The majority of loans between the great recession and the fed’s first rate hike last year were refinances. People took advantage of all-time low rates. It’s only recently that purchase volume has begun to take off - and home construction has not kept up with demand. If there’s a weakness in this curve at all, it is with first-time homebuyers.

@Ceran_Swicegood, I’m with you on this one. Lenders are just not doing LTV’s much above 80% these days.


That’s basically what we did the last time. As the saying goes: the market can remain irrational longer than you can remain solvent, so be careful out there. Also: even if there is not another bubble on a national scale, it doesn’t mean your local market may not be overheated. Localized bubbles have happened in many places over the years.


We learn nothing because This Time It Will Be Different.


2008 debt = bad. 2018 debt = not as bad.


Really? B/c I bought in 2014 at 3.75% interest, 30 yrs, with only 5% down (PMI went away after 2 years b/c of how much local housing prices went up, and wasn’t much in any case). Best financial decision I could have made at the time.

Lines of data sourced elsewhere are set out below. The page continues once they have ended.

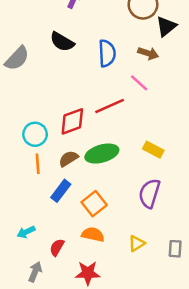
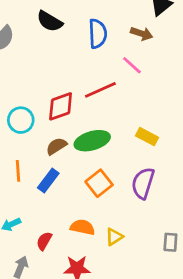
orange line: (38, 164) -> (18, 171), moved
orange square: (94, 204) -> (99, 183), moved
yellow triangle: (137, 244) -> (114, 237), moved

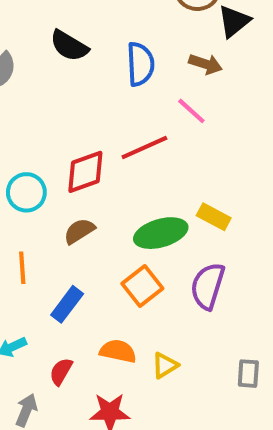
green ellipse: (92, 141) -> (161, 233), moved
blue rectangle: (48, 180) -> (67, 304), moved

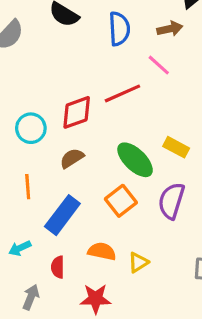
brown arrow: (206, 64) -> (170, 29), turned -30
green ellipse: (161, 233) -> (135, 160), turned 60
blue rectangle: (67, 304) -> (62, 215), size x1.4
red semicircle: (61, 372) -> (58, 267), turned -30

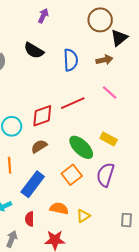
pink line: (159, 65) -> (110, 93), moved

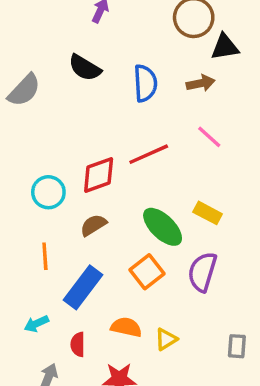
black triangle: (119, 38) -> (225, 47), turned 30

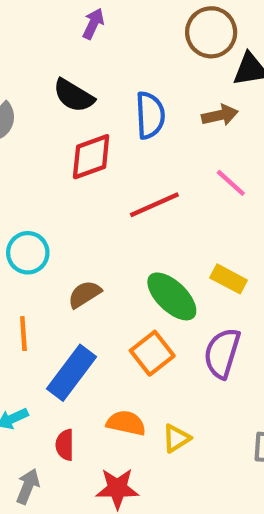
red diamond: (99, 175) -> (91, 157), moved

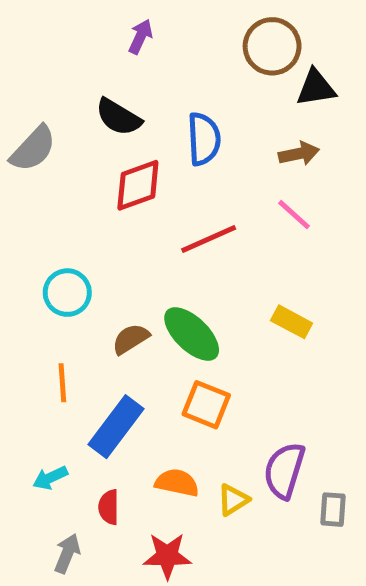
brown arrow: (220, 115) -> (299, 154), moved
green ellipse: (172, 296) -> (192, 334), moved
orange square: (152, 353) -> (206, 405), turned -30
purple semicircle: (222, 353) -> (284, 471), moved

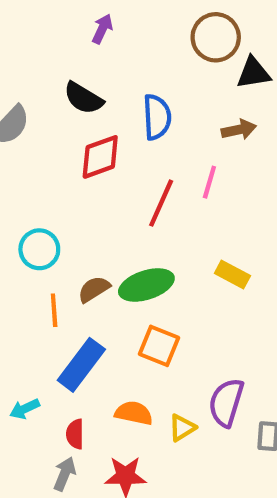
pink line: (294, 215) -> (209, 182), moved, turned 64
red line: (209, 239) -> (161, 203), turned -42
green ellipse: (192, 334) -> (146, 285), turned -62
orange line: (62, 383) -> (54, 310), moved
gray arrow: (67, 553) -> (65, 474), moved

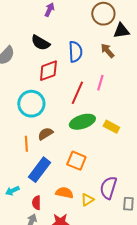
brown arrow: (239, 130) -> (107, 51), moved, turned -119
cyan circle: (39, 249) -> (31, 104), moved, size x1.4
green ellipse: (146, 285) -> (82, 122), moved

My housing expenses now are $600/month less than when I rented 4 years ago, and I’ve built up a lot of equity. I realize this is not most first time buyers’ experience, but I wasn’t aware the mortgage market had changed that much.

Also - that uptick in total debt (which I assume is outstanding total principle?) started at a time when rates were really low, compared to 2008 (today is still much lower than a decade ago). How much of that was new mortgages, versus cash-out refinances at lower rates but similar monthly payments?



Nope. Fixed that for you:

All dollar amounts adjusted to February 2018 US dollars using quarterly average CPI All Urban Consumers.

You are welcome.

PS I notice that (1) we are about where we were in 2005 and 2011, and (2) that the rate of growth in adjusted dollars since 2014 has been much slower than the growth leading up to the crash. I am not an economist or financial market analyst, but bubble-burst crashes tend to look like unprecedented steep growth followed by a cliff-like drop.

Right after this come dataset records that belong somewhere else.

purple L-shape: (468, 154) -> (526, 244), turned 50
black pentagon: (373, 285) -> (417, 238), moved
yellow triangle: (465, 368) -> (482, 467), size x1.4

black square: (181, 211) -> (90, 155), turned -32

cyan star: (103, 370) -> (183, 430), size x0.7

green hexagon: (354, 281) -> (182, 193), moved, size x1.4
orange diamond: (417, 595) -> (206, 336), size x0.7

I analyze mortgage data for a living. It’s just last year that the majority of mortgages flipped from refi to purchase. Most of the refi’s at the beginning of the recession were no-cash-out in order to take advantage of federal programs. Cash out increased slowly between then and now. And overall volume has been going down.

With 5% down, was it an FHA or VA loan you obtained? That market is slightly different from conforming - typically 20% down with some affordable and first-time exceptions.

It would be interesting to know exactly what “total debt” is included in the graph - 1st liens only (purchase and refi)? Or 1st liens plus all Home Equity loans?


I think they simply used the “All Holders” figure from the Fed.